Au contraire, un test de micronoyau réalisé chez le rat (exposition pendant 28 jours, concentrations non disponibles) donne des résultats négatifs [6].
Effets cancérogènes
Il n'y a pas de donnée sur les effets cancérogènes du monoxyde de carbone chez l'animal à la date de publication de la fiche.
Effets sur la reproduction
Le monoxyde de carbone provoque des effets tératogènes ainsi qu'une importante foetotoxicité (altération notamment du système nerveux).
Fertilité
Aucun effet sur le taux de gestation n’est observé suite à une exposition en continu à 50 ppm de monoxyde de carbone (uniquement souris mâles ou souris mâles et femelles, 2 semaines avant l’accouplement).
Développement
Le fœtus est plus sensible que la mère à l’hypoxie induite par le monoxyde de carbone, son taux de carboxyhémoglobine à l’équilibre est plus élevé (10-15 % de plus que dans le sang maternel) et la dissociation de l’oxyhémoglobine moins aisée, ce qui empêche la libération d’oxygène de la mère au fœtus et de l’hémoglobine fœtale aux tissus fœtaux. La capacité de diffusion placentaire augmente avec l’âge gestationnel en fonction du poids fœtal [43].
Chez le rat, de nombreuses études ont mis en évidence l’effet d’une exposition au monoxyde de carbone pendant la gestation sur le poids des fœtus, avec des LOAEC comprises entre 60 ppm (HbCO maternelle 15 %, exposition continue pendant toute la gestation) et 600 ppm (HbCO maternelle 30 %, exposition 2 h/j) [26].

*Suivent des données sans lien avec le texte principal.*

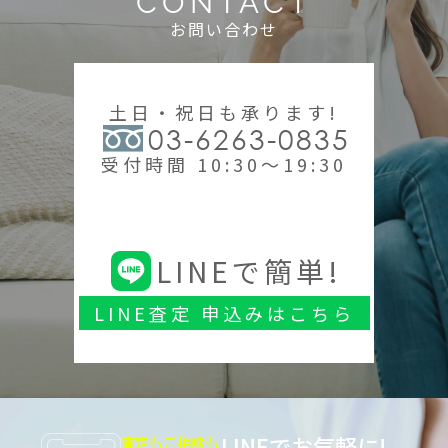
CONTACT
お問い合わせ
土日・祝日も承ります!
03-6263-0835
受付時間 10:30～19:30
LINEで簡単!
LINE査定 申込みはこちら
LINEでお気軽に!
査定もご相談も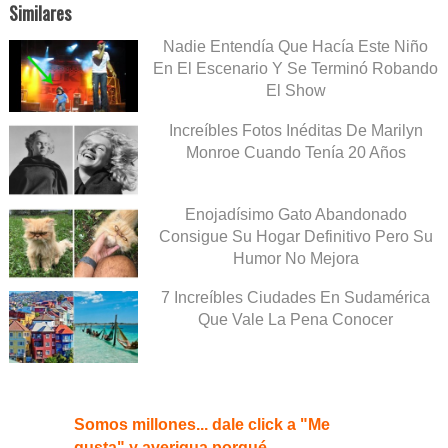
Similares
Nadie Entendía Que Hacía Este Niño
En El Escenario Y Se Terminó Robando
El Show
Increíbles Fotos Inéditas De Marilyn
Monroe Cuando Tenía 20 Años
Enojadísimo Gato Abandonado
Consigue Su Hogar Definitivo Pero Su
Humor No Mejora
7 Increíbles Ciudades En Sudamérica
Que Vale La Pena Conocer
Somos millones... dale click a "Me
gusta" y averigua porqué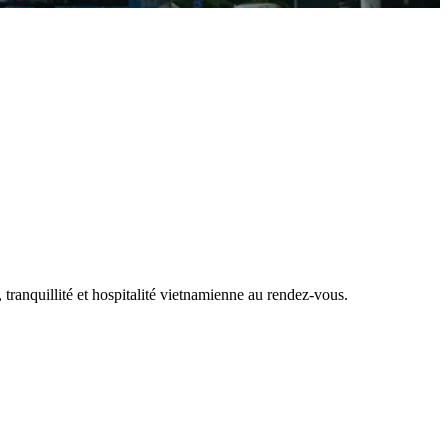
tranquillité et hospitalité vietnamienne au rendez-vous.
.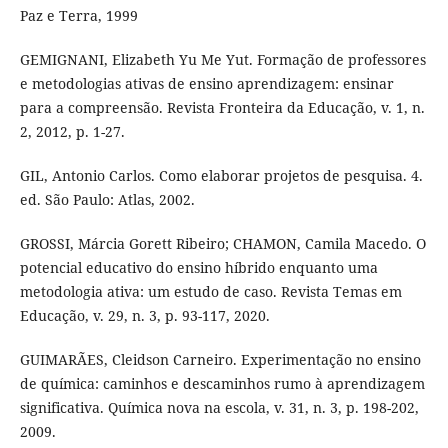
Paz e Terra, 1999
GEMIGNANI, Elizabeth Yu Me Yut. Formação de professores
e metodologias ativas de ensino aprendizagem: ensinar
para a compreensão. Revista Fronteira da Educação, v. 1, n.
2, 2012, p. 1-27.
GIL, Antonio Carlos. Como elaborar projetos de pesquisa. 4.
ed. São Paulo: Atlas, 2002.
GROSSI, Márcia Gorett Ribeiro; CHAMON, Camila Macedo. O
potencial educativo do ensino híbrido enquanto uma
metodologia ativa: um estudo de caso. Revista Temas em
Educação, v. 29, n. 3, p. 93-117, 2020.
GUIMARÃES, Cleidson Carneiro. Experimentação no ensino
de química: caminhos e descaminhos rumo à aprendizagem
significativa. Química nova na escola, v. 31, n. 3, p. 198-202,
2009.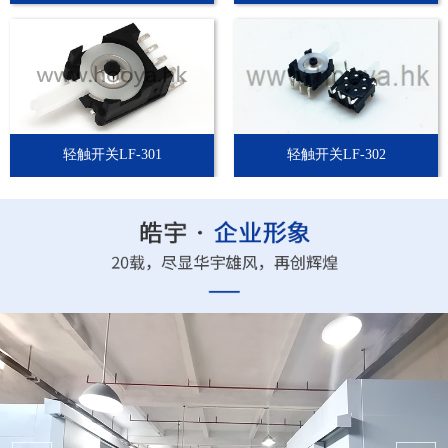
轻触开关LF-301
轻触开关LF-302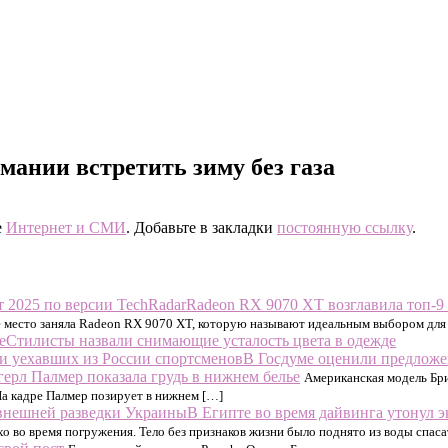
мании встретить зиму без газа
е
Интернет и СМИ
. Добавьте в закладки
постоянную ссылку
.
Radeon RX 9070 XT возглавила топ-9 
е место заняла Radeon RX 9070 XT, которую называют идеальным выбором для 
Стилисты назвали снимающие усталость цвета в одежде
В Госдуме оценили предложе
герл Палмер показала грудь в нижнем белье
Американская модель Бри
На кадре Палмер позирует в нижнем […]
В Египте во время дайвинга утонул 
хо во время погружения. Тело без признаков жизни было поднято из воды спас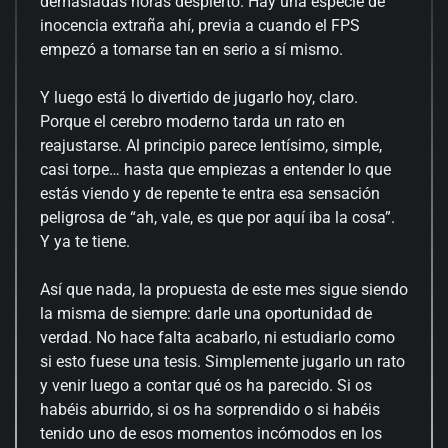
demasiadas horas despierto. Hay una especie de
inocencia extraña ahí, previa a cuando el FPS
empezó a tomarse tan en serio a sí mismo.
Y luego está lo divertido de jugarlo hoy, claro.
Porque el cerebro moderno tarda un rato en
reajustarse. Al principio parece lentísimo, simple,
casi torpe… hasta que empiezas a entender lo que
estás viendo y de repente te entra esa sensación
peligrosa de “ah, vale, es que por aquí iba la cosa”.
Y ya te tiene.
Así que nada, la propuesta de este mes sigue siendo
la misma de siempre: darle una oportunidad de
verdad. No hace falta acabarlo, ni estudiarlo como
si esto fuese una tesis. Simplemente jugarlo un rato
y venir luego a contar qué os ha parecido. Si os
habéis aburrido, si os ha sorprendido o si habéis
tenido uno de esos momentos incómodos en los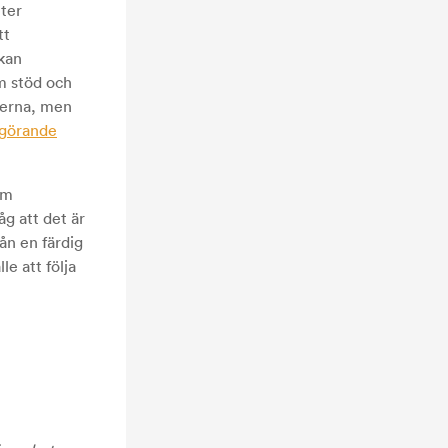
eter
tt
kan
m stöd och
everna, men
ggörande
om
g att det är
ån en färdig
le att följa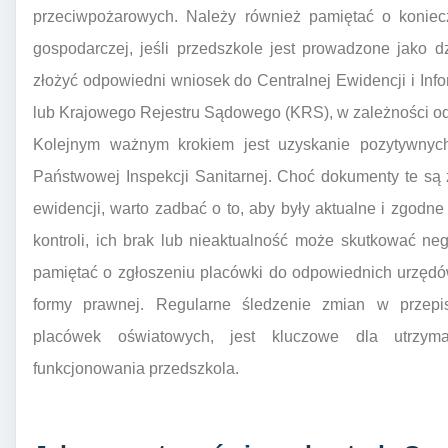
przeciwpożarowych. Należy również pamiętać o koniecz
gospodarczej, jeśli przedszkole jest prowadzone jako 
złożyć odpowiedni wniosek do Centralnej Ewidencji i Inf
lub Krajowego Rejestru Sądowego (KRS), w zależności od
Kolejnym ważnym krokiem jest uzyskanie pozytywnych
Państwowej Inspekcji Sanitarnej. Choć dokumenty te są
ewidencji, warto zadbać o to, aby były aktualne i zgod
kontroli, ich brak lub nieaktualność może skutkować n
pamiętać o zgłoszeniu placówki do odpowiednich urzędów
formy prawnej. Regularne śledzenie zmian w przepi
placówek oświatowych, jest kluczowe dla utrzyma
funkcjonowania przedszkola.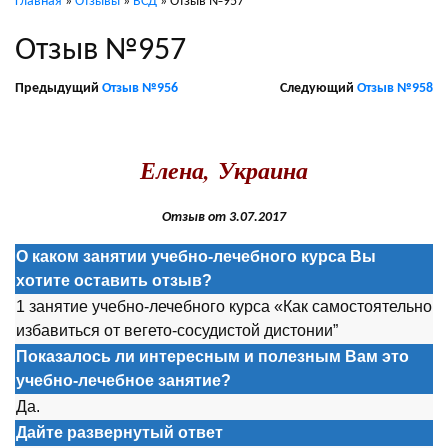
Главная
»
Отзывы
»
ВСД
»
Отзыв №957
Отзыв №957
Предыдущий
Отзыв №956
Следующий
Отзыв №958
.
Елена, Украина
Отзыв от 3.07.2017
О каком занятии учебно-лечебного курса Вы
хотите оставить отзыв?
1 занятие учебно-лечебного курса «Как самостоятельно
избавиться от вегето-сосудистой дистонии”
Показалось ли интересным и полезным Вам это
учебно-лечебное занятие?
Да.
Дайте развернутый ответ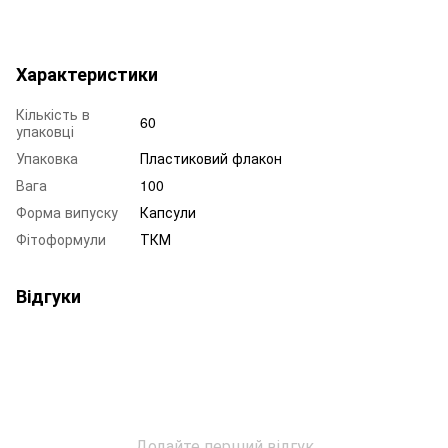
Характеристики
Кількість в
60
упаковці
Упаковка
Пластиковий флакон
Вага
100
Форма випуску
Капсули
Фітоформули
ТКМ
Відгуки
Додайте перший відгук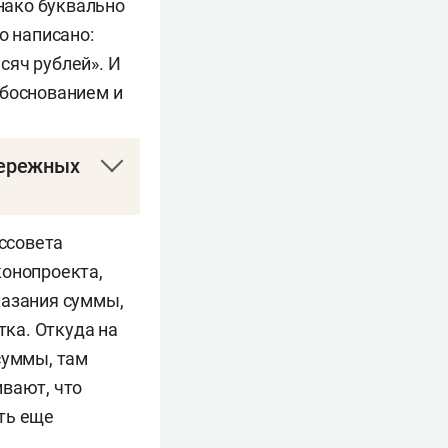
нако буквально
ко написано:
сяч рублей». И
обоснованием и
бережных
м участкам, на
оссовета
года. Под
конопроекта,
жны жить в своем
казания суммы,
х условий.
ка. Откуда на
суммы, там
ивают, что
ные Челны:
ть еще
йонов участками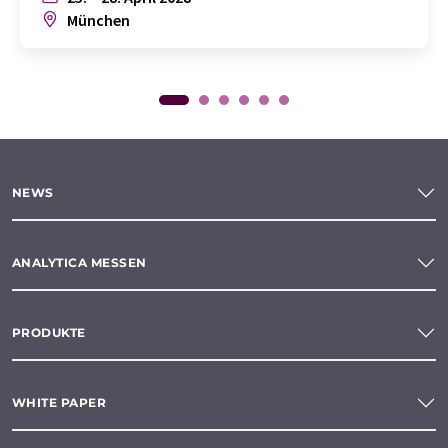
München
NEWS
ANALYTICA MESSEN
PRODUKTE
WHITE PAPER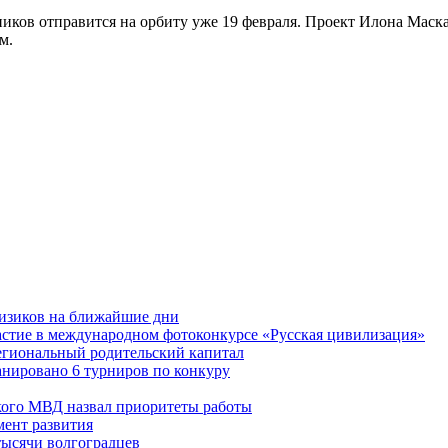
тников отправится на орбиту уже 19 февраля. Проект Илона Маска
м.
физиков на ближайшие дни
астие в международном фотоконкурсе «Русская цивилизация»
егиональный родительский капитал
ланировано 6 турниров по конкуру
кого МВД назвал приоритеты работы
ент развития
тысячи волгоградцев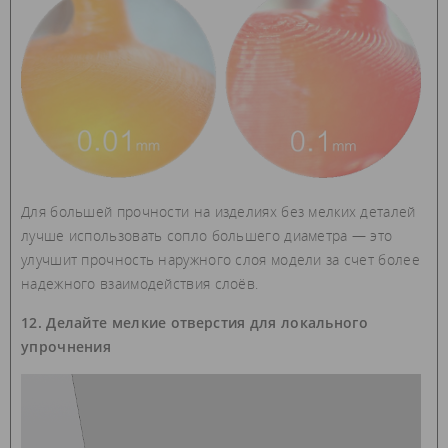
Для большей прочности на изделиях без мелких деталей
лучше использовать сопло большего диаметра — это
улучшит прочность наружного слоя модели за счет более
надежного взаимодействия слоёв.
12. Делайте мелкие отверстия для локального
упрочнения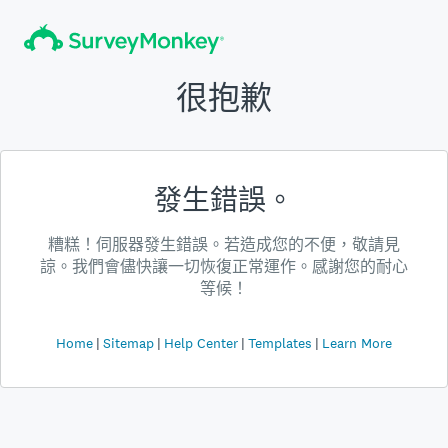
很抱歉
發生錯誤。
糟糕！伺服器發生錯誤。若造成您的不便，敬請見
諒。我們會儘快讓一切恢復正常運作。感謝您的耐心
等候！
Home
Sitemap
Help Center
Templates
Learn More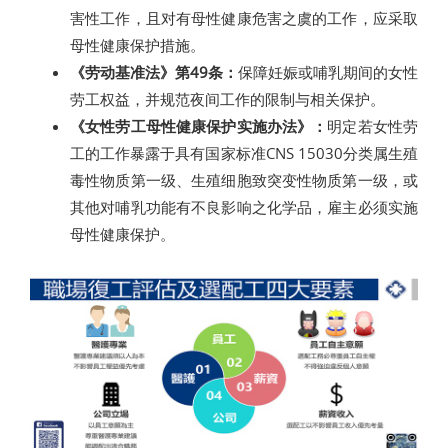
害性工作，且对有母性健康危害之虞的工作，应采取
母性健康保护措施。
《劳动基准法》第49条：
保障妊娠或哺乳期间的女性
劳工权益，并规范夜间工作的限制与相关保护。
《女性劳工母性健康保护实施办法》：
明定若女性劳
工的工作暴露于具有国家标准CNS 15030分类属生殖
毒性物质第一级、生殖细胞致突变性物质第一级，或
其他对哺乳功能有不良影响之化学品，雇主必须实施
母性健康保护。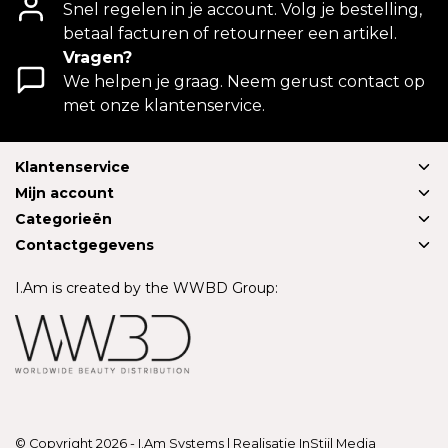
Snel regelen in je account. Volg je bestelling,
betaal facturen of retourneer een artikel.
Vragen?
We helpen je graag. Neem gerust contact op
met onze klantenservice.
Klantenservice
Mijn account
Categorieën
Contactgegevens
I.Am is created by the WWBD Group:
© Copyright 2026 - I.Am Systems | Realisatie
InStijl Media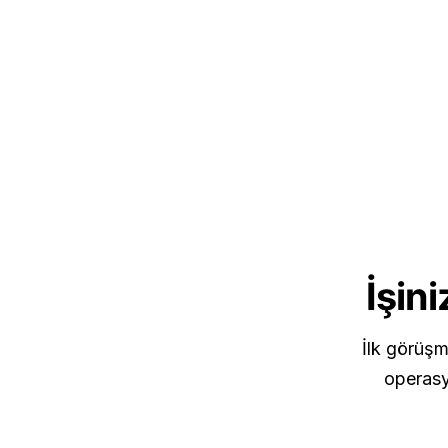
İşin
İlk görüşm
operasyo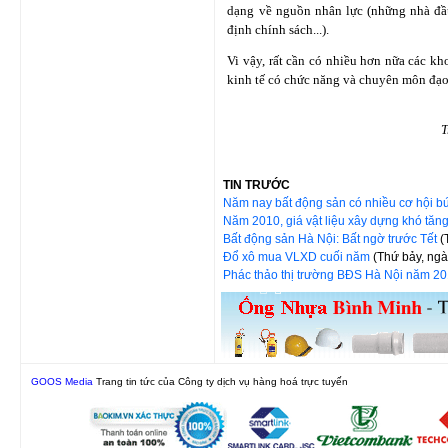
dạng về nguồn nhân lực (những nhà đầ
định chính sách...).
Vi vậy, rất cần có nhiều hơn nữa các kho
kinh tế có chức năng và chuyên môn đạo
T
TIN TRƯỚC
Năm nay bất động sản có nhiều cơ hội b
Năm 2010, giá vật liệu xây dựng khó tă
Bất động sản Hà Nội: Bất ngờ trước Tết
(
Đổ xô mua VLXD cuối năm
(Thứ bảy, ng
Phác thảo thị trường BĐS Hà Nội năm 2
GOOS Media
Trang tin tức của Công ty dịch vụ hàng hoá trực tuyến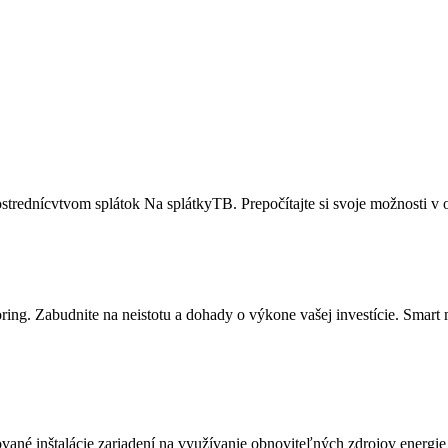
trednícvtvom splátok Na splátkyTB. Prepočítajte si svoje možnosti v 
ing. Zabudnite na neistotu a dohady o výkone vašej investície. Smar
ované inštalácie zariadení na využívanie obnoviteľných zdrojov energi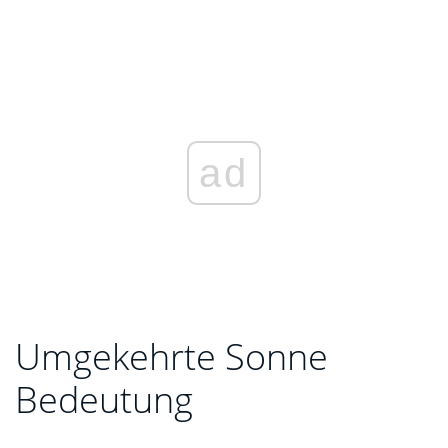
ad
Umgekehrte Sonne
Bedeutung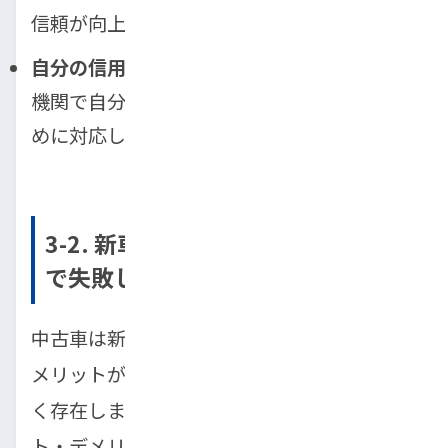
信頼が向上します。
自分の信用情報を開示してみよう
：信用情報
機関で自分の状況を確認し、問題があれば早
めに対応しましょう。
3-2. 新車よりお得！「中古車」購入
で失敗しないための全知識
中古車は新車より大幅にコストを抑えられる
メリットがありますが、購入時の注意点も多
く存在します。ここでは中古車購入のメリッ
ト・デメリットを徹底比較し、安心して選べ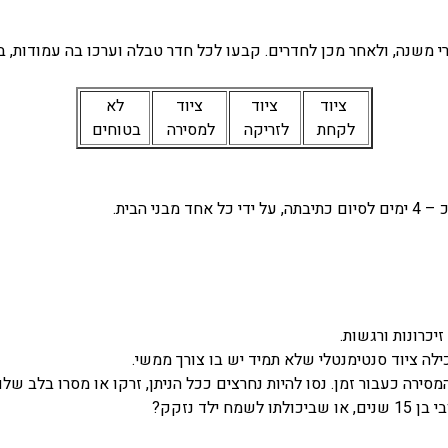
י משנה, ולאחר מכן לחדרים. קבעו לכל חדר טבלה וערכו בה עמודות, ב
ציוד
ציוד
ציוד
לא
לקחת
לזריקה
למסירה
בטוחים
 הבית.
יכרונות ורגשות.
ילה ציוד סנטימנטלי שלא תמיד יש בו צורך ממשי.
ירה כעבור זמן. נסו להיות נחרצים ככל הניתן, זרקו או מסרו בלב שלם
ד נזקק?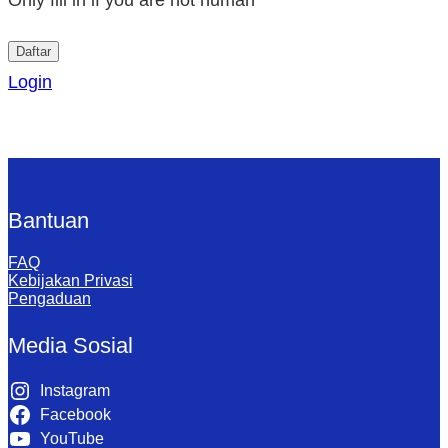
Login
Bantuan
FAQ
Kebijakan Privasi
Pengaduan
Media Sosial
Instagram
Facebook
YouTube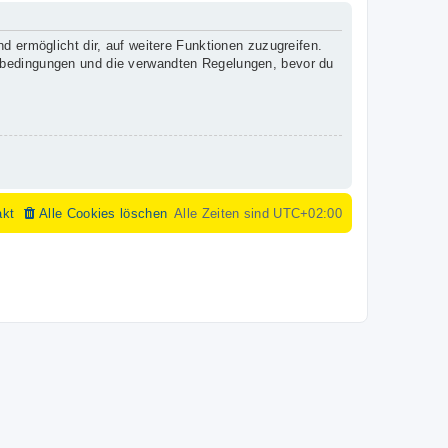
d ermöglicht dir, auf weitere Funktionen zuzugreifen.
gsbedingungen und die verwandten Regelungen, bevor du
akt
Alle Cookies löschen
Alle Zeiten sind
UTC+02:00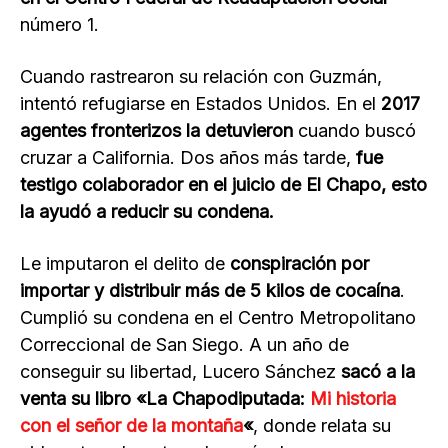
número 1.
Cuando rastrearon su relación con Guzmán,
intentó refugiarse en Estados Unidos. En el
2017
agentes fronterizos la detuvieron
cuando buscó
cruzar a California. Dos años más tarde,
fue
testigo colaborador en el juicio de El Chapo, esto
la ayudó a reducir su condena.
Le imputaron el delito de
conspiración por
importar y distribuir más de 5 kilos de cocaína
.
Cumplió su condena en el Centro Metropolitano
Correccional de San Siego. A un año de
conseguir su libertad, Lucero Sánchez
sacó a la
venta su libro «La Chapodiputada:
Mi historia
con el señor de la montaña
«
, donde relata su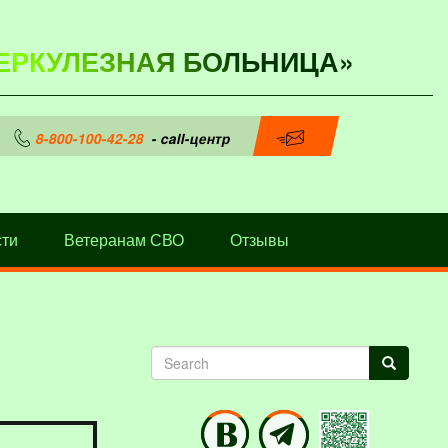
ЕРКУЛЕЗНАЯ БОЛЬНИЦА»
8-800-100-42-28
- call-центр
ти
Ветеранам СВО
Отзывы
Search
Search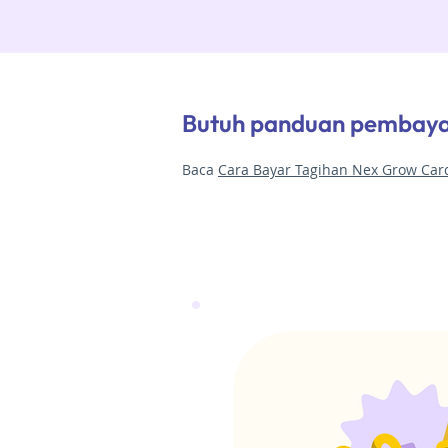
Butuh panduan pembayara
Baca
Cara Bayar Tagihan Nex Grow Card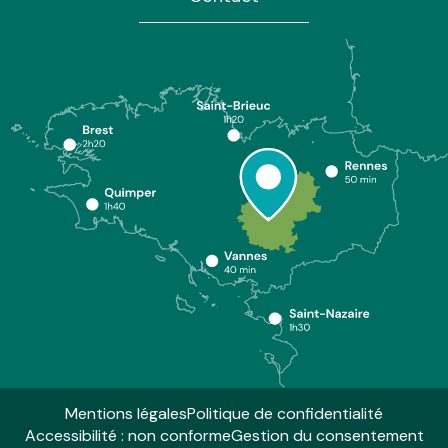
Mentions légales
Politique de confidentialité
Accessibilité : non conforme
Gestion du consentement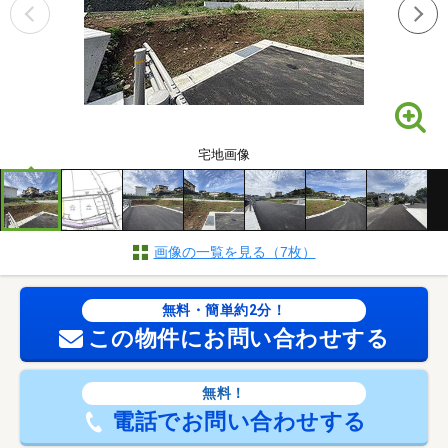
宅地画像
画像の一覧を見る（7枚）
無料・簡単約2分！
この物件にお問い合わせする
無料！
電話でお問い合わせする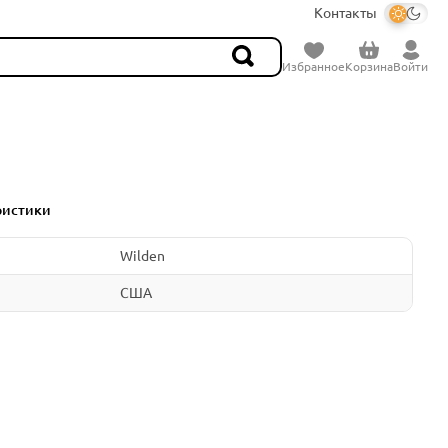
Контакты
Избранное
Корзина
Войти
ристики
Wilden
США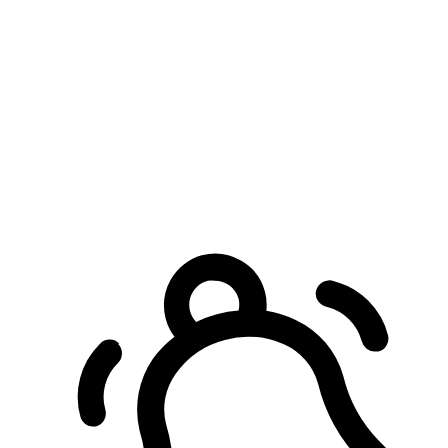
預約自取服務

Suite à une exposition pendant la gestation, le monoxyde de carbone perturbe le développement du système nerveux central. Différents effets sont rapportés au niveau :
- du contrôle de la fonction respiratoire, avec une réponse anormale à l’asphyxie et hypercapnie (cobayes, 200 ppm, 10 h/j, GD 23 ou 25 à GD 68, HbCO maternelle 8,5 %) ;
- du comportement, avec une diminution de l’activité motrice et des réponses aux stimulations, altérations du réflexe de redressement ou de l’apprentissage (rats, dès 60 ppm en continu, toute la gestation, HbCO maternelle 15 %) ;
- des niveaux de dopamine et norépinéphrine dans différentes régions du cerveau (rats, 60 ppm en continu, toute la gestation, HbCO maternelle 15 %) ;
- du développement du cervelet, en lien avec le stress oxydatif induit (rats, 25 ppm) [44] ;
- du développement du système auditif (rats, dès 12,5 ppm, en continu du GD 8 à 20-22).
Des effets sur le système nerveux périphérique sont observés chez des nouveau-nés, suite à une exposition pendant la gestation (rats, dès 75 ppm, en continu, GD 0-20, HbCO maternelle 7,3 %) : diminution de la myélinogenèse et de la conduction nerveuse au niveau des nerfs sciatiques.
Des effets cardiaques (augmentation du poids et cardiomyopathies, dès 60 ppm chez le rat), immunologiques (modifications fonctionnelles des macrophages spléniques, rats, dès 75 ppm) et hématologiques (diminution de l’hématocrite et de l’hémoglobine, rats, dès 250 ppm) sont aussi rapportés chez des nouveau-nés suite à des expositions pendant la gestation.
Une exposition postnatale pendant 32 jours induit une cardiomégalie et une tachycardie persistantes à l’âge adulte [45].
Neurotoxicité
L'exposition répétée conduit à des lésions au niveau du système nerveux central.
Le monoxyde de carbone stimule l’augmentation du débit sanguin cérébral à des taux variables selon les régions (le faible flux du sang dans le cortex, expose celui-ci au risque d'hypoxie en priorité) et diminue la vitesse de conduction nerveuse pendant et après l’exposition. Les lésions histologiques se présentent comme un œdème généralisé, une vacuolisation et une démyélinisation. Elles sont fonction de l’hypotension et de l’acidose lactique alors que le taux de carboxyhémoglobine, la durée de l’exposition ou l’hémoconcentration ne jouent qu’un faible rôle [34].